LISTED RECORDS |
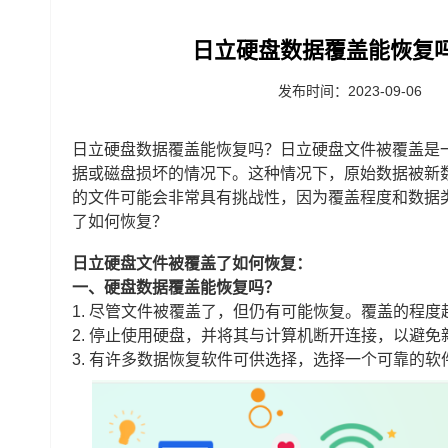
日立硬盘数据覆盖能恢复
发布时间：2023-09-06
日立硬盘数据覆盖能恢复吗？日立硬盘文件被覆盖是
据或磁盘损坏的情况下。这种情况下，原始数据被新
的文件可能会非常具有挑战性，因为覆盖程度和数据
了如何恢复？
日立硬盘文件被覆盖了如何恢复：
一、硬盘数据覆盖能恢复吗？
1. 尽管文件被覆盖了，但仍有可能恢复。覆盖的程
2. 停止使用硬盘，并将其与计算机断开连接，以避
3. 有许多数据恢复软件可供选择，选择一个可靠的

ACTIVITY |
Only the lines from the one containing "日立硬盘文件被覆盖了如何恢复：" through the last line of the records above are to be reproduced, exactly and with both ends included.

WORKED SOLUTION |
日立硬盘文件被覆盖了如何恢复：
一、硬盘数据覆盖能恢复吗？
1. 尽管文件被覆盖了，但仍有可能恢复。覆盖的程
2. 停止使用硬盘，并将其与计算机断开连接，以避
3. 有许多数据恢复软件可供选择，选择一个可靠的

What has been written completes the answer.